Of the entries below, return exactly those lines that fall between the one containing "LAPTOPTASCHEN" and the one containing "Publicado el", the two end lines included.
Records section start
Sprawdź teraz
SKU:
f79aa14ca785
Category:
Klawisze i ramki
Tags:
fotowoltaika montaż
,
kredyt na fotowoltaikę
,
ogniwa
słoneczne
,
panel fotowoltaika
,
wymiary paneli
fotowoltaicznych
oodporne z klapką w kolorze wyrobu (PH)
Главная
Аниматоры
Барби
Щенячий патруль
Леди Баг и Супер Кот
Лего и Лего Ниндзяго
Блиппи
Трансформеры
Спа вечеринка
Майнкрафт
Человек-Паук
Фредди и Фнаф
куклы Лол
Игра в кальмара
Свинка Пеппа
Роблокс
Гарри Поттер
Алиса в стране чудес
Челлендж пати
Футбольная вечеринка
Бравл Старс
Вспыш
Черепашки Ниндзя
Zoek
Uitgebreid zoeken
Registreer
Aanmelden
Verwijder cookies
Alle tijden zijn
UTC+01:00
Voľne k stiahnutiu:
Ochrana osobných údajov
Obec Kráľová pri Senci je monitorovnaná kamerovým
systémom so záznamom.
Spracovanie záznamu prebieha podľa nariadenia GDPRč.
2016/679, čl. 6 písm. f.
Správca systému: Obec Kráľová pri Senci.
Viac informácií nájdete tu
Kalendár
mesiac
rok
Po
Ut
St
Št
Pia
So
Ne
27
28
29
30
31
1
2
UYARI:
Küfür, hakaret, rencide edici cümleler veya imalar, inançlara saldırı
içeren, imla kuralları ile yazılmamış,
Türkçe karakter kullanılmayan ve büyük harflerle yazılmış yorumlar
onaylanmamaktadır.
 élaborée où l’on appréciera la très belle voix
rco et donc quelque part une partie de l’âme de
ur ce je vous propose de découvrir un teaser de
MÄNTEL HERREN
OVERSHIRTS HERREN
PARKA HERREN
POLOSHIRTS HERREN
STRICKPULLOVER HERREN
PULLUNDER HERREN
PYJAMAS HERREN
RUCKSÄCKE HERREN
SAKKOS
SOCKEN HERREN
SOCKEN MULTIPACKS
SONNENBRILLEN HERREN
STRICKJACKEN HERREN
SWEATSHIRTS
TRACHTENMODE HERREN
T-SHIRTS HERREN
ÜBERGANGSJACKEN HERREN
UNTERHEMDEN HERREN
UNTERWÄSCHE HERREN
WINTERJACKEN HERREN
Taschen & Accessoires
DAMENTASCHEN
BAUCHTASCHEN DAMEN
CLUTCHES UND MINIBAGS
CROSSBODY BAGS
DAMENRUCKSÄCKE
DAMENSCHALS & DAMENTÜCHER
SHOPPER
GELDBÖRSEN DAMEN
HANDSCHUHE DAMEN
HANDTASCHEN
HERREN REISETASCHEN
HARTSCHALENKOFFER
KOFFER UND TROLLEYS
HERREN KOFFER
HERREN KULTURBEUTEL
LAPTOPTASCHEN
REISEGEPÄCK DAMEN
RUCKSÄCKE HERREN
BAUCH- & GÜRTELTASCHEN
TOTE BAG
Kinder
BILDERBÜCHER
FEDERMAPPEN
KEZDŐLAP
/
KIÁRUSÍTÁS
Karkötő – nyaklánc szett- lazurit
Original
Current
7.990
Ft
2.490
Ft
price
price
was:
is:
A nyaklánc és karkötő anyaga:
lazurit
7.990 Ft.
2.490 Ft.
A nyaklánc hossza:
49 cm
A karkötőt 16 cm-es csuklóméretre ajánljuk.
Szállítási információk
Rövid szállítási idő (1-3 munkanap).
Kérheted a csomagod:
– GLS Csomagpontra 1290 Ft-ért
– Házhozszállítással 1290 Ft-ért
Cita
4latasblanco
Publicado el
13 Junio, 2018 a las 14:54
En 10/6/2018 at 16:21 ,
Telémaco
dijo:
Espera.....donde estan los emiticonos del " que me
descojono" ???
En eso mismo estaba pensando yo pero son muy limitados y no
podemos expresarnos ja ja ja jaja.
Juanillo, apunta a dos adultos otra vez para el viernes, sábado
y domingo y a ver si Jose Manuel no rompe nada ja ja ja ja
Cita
Records section end
Records section start
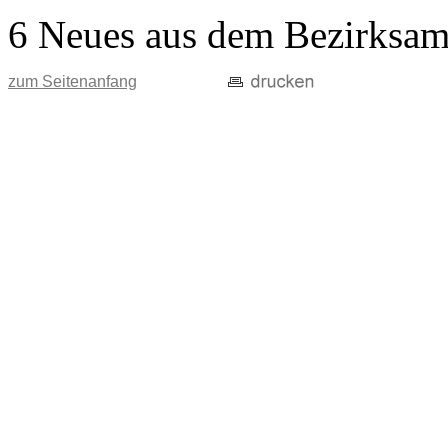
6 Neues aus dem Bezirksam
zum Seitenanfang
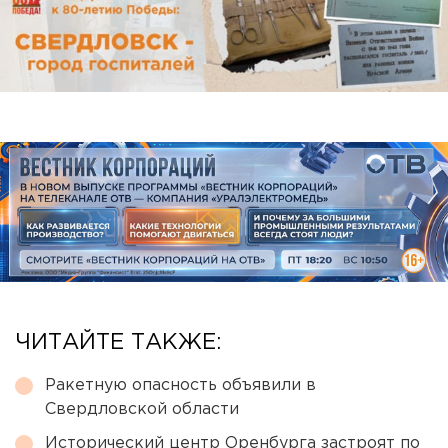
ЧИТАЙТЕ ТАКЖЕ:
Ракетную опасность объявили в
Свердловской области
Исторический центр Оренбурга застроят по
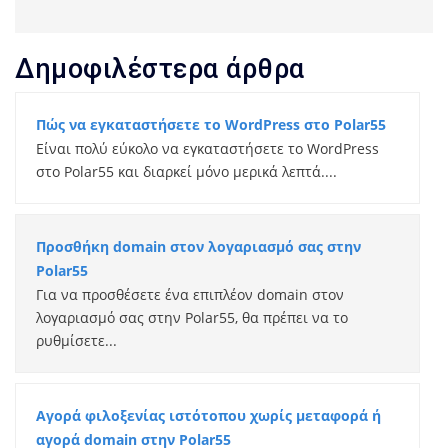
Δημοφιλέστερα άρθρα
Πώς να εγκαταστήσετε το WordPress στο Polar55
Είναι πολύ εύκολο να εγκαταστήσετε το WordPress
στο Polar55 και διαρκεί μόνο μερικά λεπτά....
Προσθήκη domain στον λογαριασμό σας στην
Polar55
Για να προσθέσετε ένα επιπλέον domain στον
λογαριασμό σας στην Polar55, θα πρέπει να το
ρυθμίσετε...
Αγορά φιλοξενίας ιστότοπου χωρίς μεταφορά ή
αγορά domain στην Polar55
Records section end
- Answer box:
LAPTOPTASCHEN
REISEGEPÄCK DAMEN
RUCKSÄCKE HERREN
BAUCH- & GÜRTELTASCHEN
TOTE BAG
Kinder
BILDERBÜCHER
FEDERMAPPEN
KEZDŐLAP
/
KIÁRUSÍTÁS
Karkötő – nyaklánc szett- lazurit
Original
Current
7.990
Ft
2.490
Ft
price
price
was:
is:
A nyaklánc és karkötő anyaga:
lazurit
7.990 Ft.
2.490 Ft.
A nyaklánc hossza:
49 cm
A karkötőt 16 cm-es csuklóméretre ajánljuk.
Szállítási információk
Rövid szállítási idő (1-3 munkanap).
Kérheted a csomagod:
– GLS Csomagpontra 1290 Ft-ért
– Házhozszállítással 1290 Ft-ért
Cita
4latasblanco
Publicado el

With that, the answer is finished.